I don't want to dislike Post Secret. According to its founder, it was never intended to be the notes-left-in-your-locker-free-floating-pity-party that it's become, but was originally something along the lines of installation art; an exhibition of secrets told through a visual medium given to brevity. I can buy the concept as an artistic statement of one kind or another. And founder Frank Warren supports the HopeLine suicide prevention hotline in the US, which strikes me as good, humane, and genuinely needed.

That said, three minutes on Post Secret makes me want to gouge my eyes out. I start to feel dirty at the level of self-indulgence in that kind of concentrated peek-a-boo-confession. I cringe in the same way that I'll tune out the blubbering drunk at the party once I've been able to guess what topic they're going to bring up next. And if you want to point out the glass house I'm living in while keeping a blog and whipping rocks at Post Secret types, be my guest, I suppose I've got it coming. Gotta learn to live with what you can't rise above.

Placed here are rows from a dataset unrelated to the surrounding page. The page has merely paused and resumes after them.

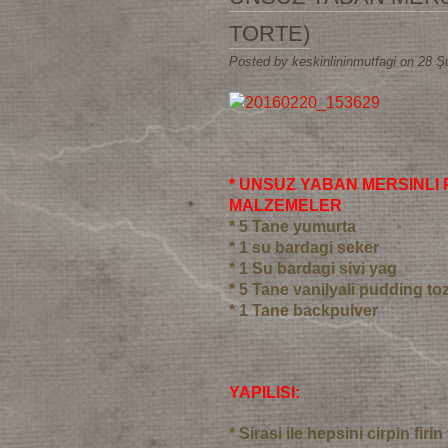
TORTE)
Posted by keskinlininmutfagi on 28 Ş
* UNSUZ YABAN MERSINLI P
MALZEMELER
* 5 Tane yumurta
* 1 su bardagi seker
* 1 Su bardagi sivi yag
* 5 Tane vanilyali pudding to
* 1 Tane backpulver
YAPILISI:
* Sirasi ile hepsini cirpin fir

There's a level of juvenille one-upmanship in the cards that multiplies through the kind of crowds who really want to see their card on Post Secret and would never have considered that level of introspection before. Somebody blurting out 'I can be more brusque and ironic than that in a heartbeat,' while pulling out the sharpie and cutting out photos from back issues of Maxim.

The postcard-conceit has been lept upon by those who consider a pithy t-shirt or bumper sticker to be legitimate and thoughtful discourse, that it's alright to write 'Life Sucks' on a postcard and call it art, confession, statement and examination/explanation of self. For my part, I prefer to read a few paragraphs pointing out the details of why the aforementioned life has reached a vacuum, it's more engaging than a shrug and a sulk.

I visit Post Secret and feel that it's eating itself, a haven for people who say things like I'm not afraid to bare my soul and show my ass in public if it gets things done, to which I am compelled to reply Yeah, but what if it's just because you like to show everyone your ass? Is that a factor?Hmm? And why aren't you speaking to me anymore...?

Let me shine up the windows of my wee glass house from above and also confess that I don't - I really don't - want to like and enjoy Facebook, although I'm a faithful user. I consider it a different beast than Post Secret, although the shout-outs to the universe are not always unalike. I don't even know if I can write about it coherently, let alone explain it. Alice produced a far more concise and biting take than I could put together if I tried; "And yet somehow, despite my own complete disdain for this totally useless platform, I can't quite turn away."

In the end, Facebook is both an exhibit of one's self and yet another networking tool favoured by 14yr olds who are convinced their lives need to be documented (and lord knows I went that route at the time), or 40yr olds who want to see who remembers who and where and when. And if Post Secret is sitting through somebody else's bad day or being compelled to read their yearbook comments with an elbow pressed into your ribs saying "That's GREAT, isn't it?" than what the hell is Facebook, where you literally can find yearbook comments?

Perhaps I've got more patience for context, for the recognition of stories out of your contacts. It's a pretty low-impact form of conversation- you can literally leave it at the 'glad you're well' level or go have a cup of coffee and consider what you had in common back in the day (whether 'the day' is years ago or simply last season). I'm fascinated by the synapses that it triggers through its friends lists, even if the level of contact is literally just to say 'Hi, how's life?'

I've been lucky in that I genuinely like the people I've connected/reconnected with through Facebook. And if you want out of the pond, delete your membership when you've found enough people worth finding, or there's the block function (deeply blessed and already put into effect once or twice by me). It's all (for want of a much better word) kinda poetic. You offer up snippets of contact, description, context to the universe. Occasionally you get the snippets back. Take them or leave them from the safety of your CPU.

Facebook is somewhat anticeptic. It's low impact. It's often trivial and ridiculous. It appeals to base sentimental impulses at worst and overly-merchantile impulses at best. It features few redeeming qualities and contributes to the already shut-in nature of the computer age. It lets you know that somebody's out there and they'd like to chat. It's a time waster of epic proportions. On top of all this, it's a lot of fun when you find the right groove. I highly recommend it.